Tolerance does not use the battering-ram of argument or the club of sarcasm, or the rapier of ridicule, in discussing the weakness or wrongs of individuals. It may lash or scourge the evil of an age, but it is kind and tender with the individual; it may flay the sin, but not the sinner. Tolerance makes the individual regard truth as higher than personal opinion; it teaches him to live with the windows of his life open towards the east to catch the first rays of the sunlight of truth no matter from whom it comes, and to realize that the faith that he so harshly condemns may have the truth he desires if he would only look into it and test it before he repudiates it so cavalierly.

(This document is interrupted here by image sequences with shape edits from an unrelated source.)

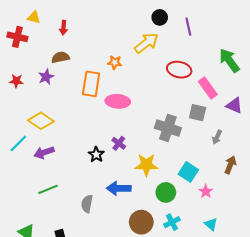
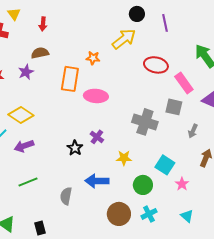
yellow triangle: (34, 17) -> (14, 14), turned 40
yellow star: (146, 165) -> (124, 158), size x0.7

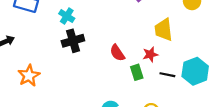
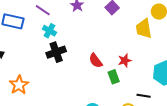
yellow trapezoid: (163, 30) -> (144, 29), moved
black line: (167, 75) -> (144, 96), moved

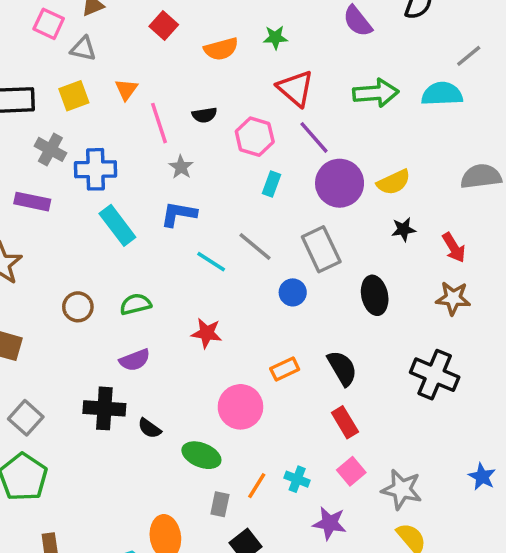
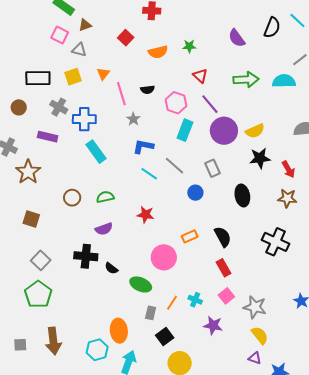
red triangle: (296, 88) -> (200, 76), size x0.7
cyan rectangle: (272, 184) -> (185, 130), size x1.5
blue L-shape: (179, 214) -> (143, 146), moved
black star: (403, 229) -> (260, 158), size x1.5
gray rectangle: (321, 249) -> (212, 168), size x0.7

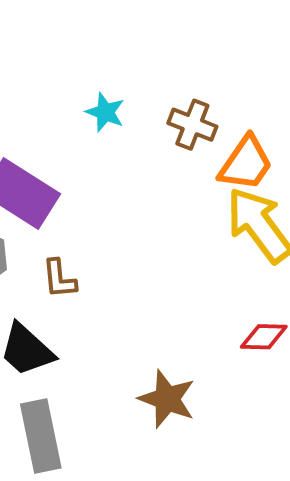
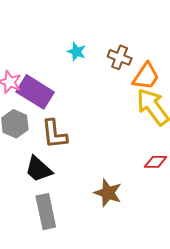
brown L-shape: (59, 279) -> (54, 134), size x1.5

This world of ours is growing better, more tolerant and liberal. The days when difference in political opinions was solved and cured by the axe and the block; when a man's courage to stand by his religion meant facing the horrors of the Inquisition or the cruelty of the stake, when daring to think their own thoughts on questions of science brought noble men to a pallet of straw and a dungeon cell,—these days have, happily, passed away. Intolerance and its twin brother, Ignorance, weaken and die when the pure white light of wisdom is thrown upon them. Knowledge is the death-knell of intolerance—not mere book-learning, nor education in schools or colleges, nor accumulation of mere statistics, nor shreds of information, but the large sympathetic study of the lives, manners, customs, aims, thoughts, struggles, progress, motives and ideals of other ages, other nations, other individuals.

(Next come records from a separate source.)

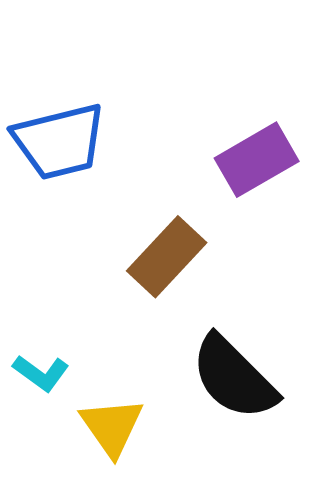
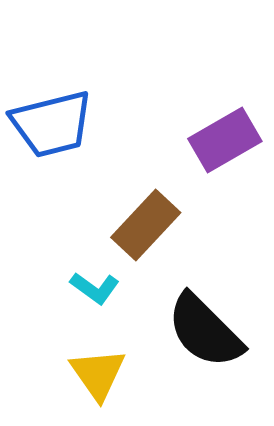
cyan L-shape: (41, 373) -> (95, 288), moved

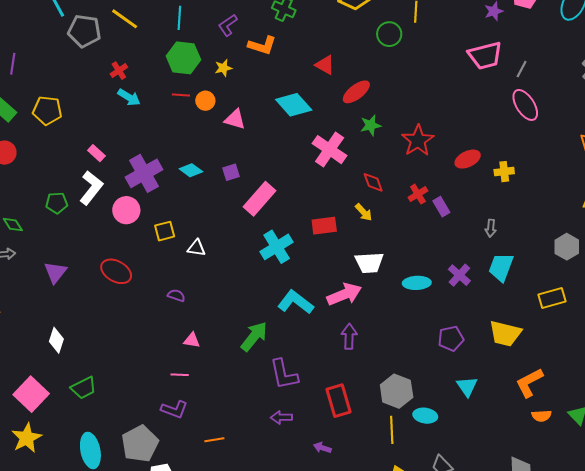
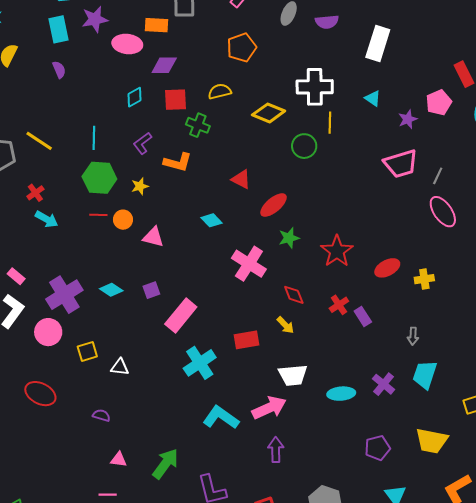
cyan diamond: (294, 105) -> (211, 220), size x0.6
green arrow: (254, 336) -> (165, 464), moved

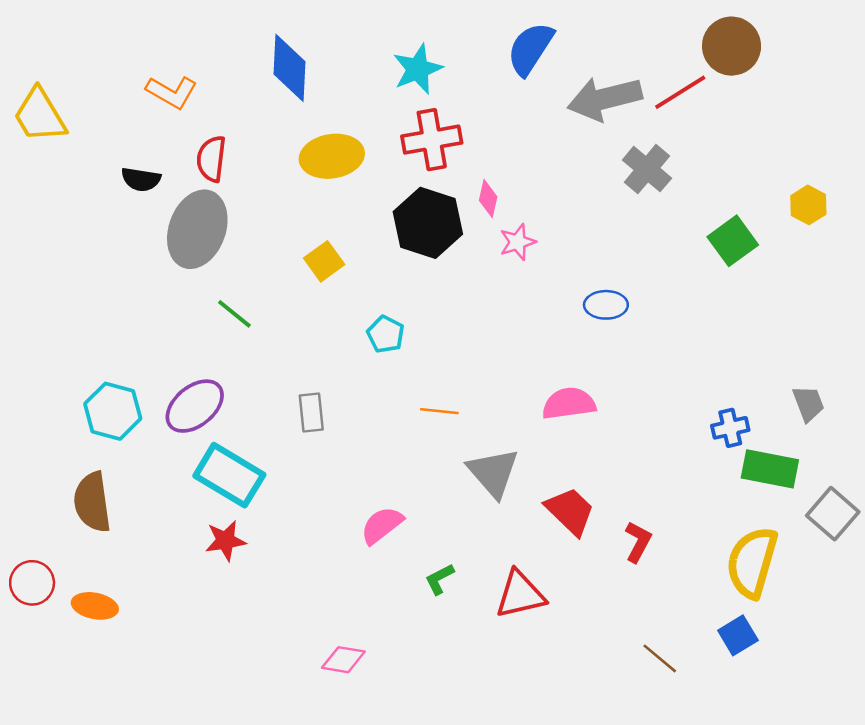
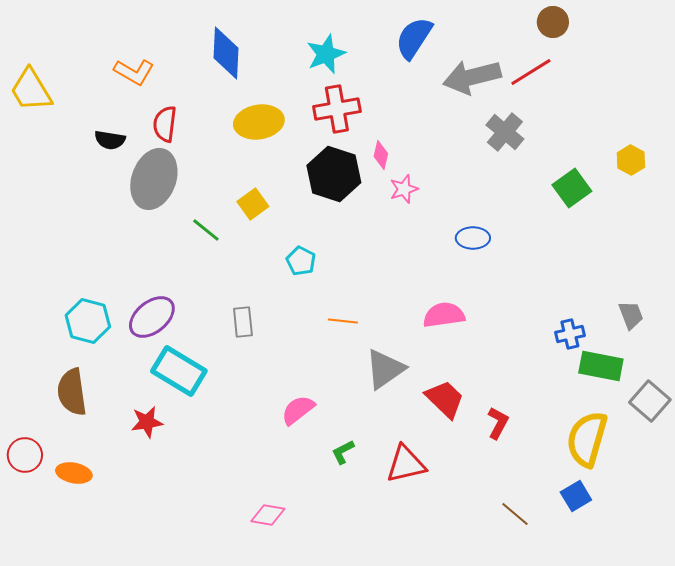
brown circle: (732, 46) -> (553, 22), moved, size x0.7
green line: (234, 314) -> (206, 230), moved
gray triangle: (493, 473) -> (385, 369), turned 36
red star: (225, 541) -> (147, 422), moved

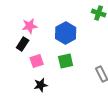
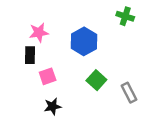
black rectangle: (23, 44) -> (30, 55), turned -32
green square: (66, 61) -> (96, 80), moved, turned -35

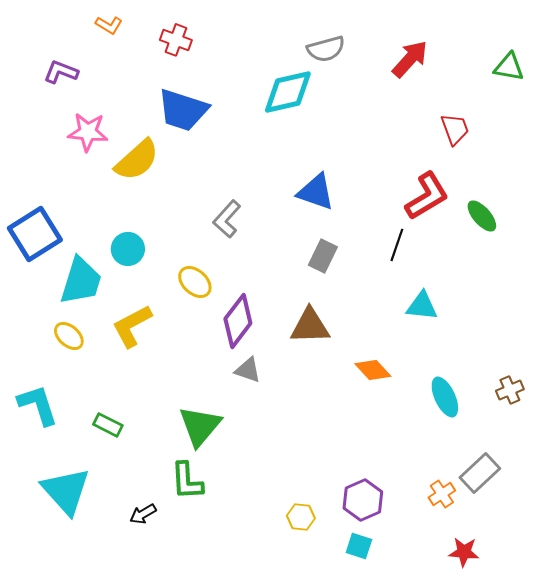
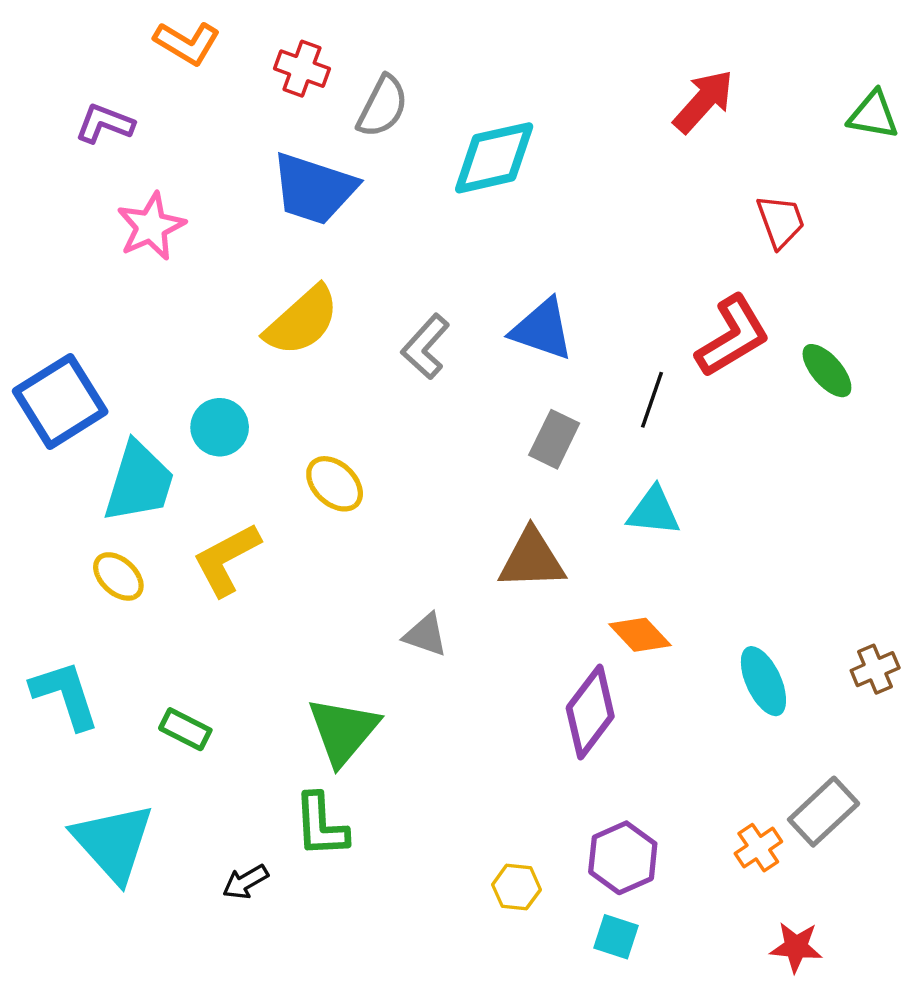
orange L-shape: (109, 25) -> (187, 43), size x1.4
gray semicircle: (326, 49) -> (383, 106), moved, turned -48
pink star: (88, 132) -> (151, 226), turned -30
yellow semicircle: (137, 160) -> (302, 321), moved
gray L-shape: (227, 219) -> (425, 347), moved
black line: (397, 245) -> (652, 400), moved
cyan triangle: (422, 306) -> (654, 511), moved
purple diamond: (238, 321) -> (590, 712), moved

Tolerance unites men in the closer bonds of human brotherhood, brings them together in unity and sympathy in essentials and gives them greater liberality and freedom in non-essentials. Napoleon when First Consul said, "Let there be no more Jacobins, nor Moderates, nor Royalists: let all be Frenchmen." Sectionalism and sectarianism always mean concentration on the body of a part at the expense of the soul of the whole. The religious world to-day needs more Christ and less sects in its gospel. When Christ lived on earth Christianity was a unit; when he died sects began.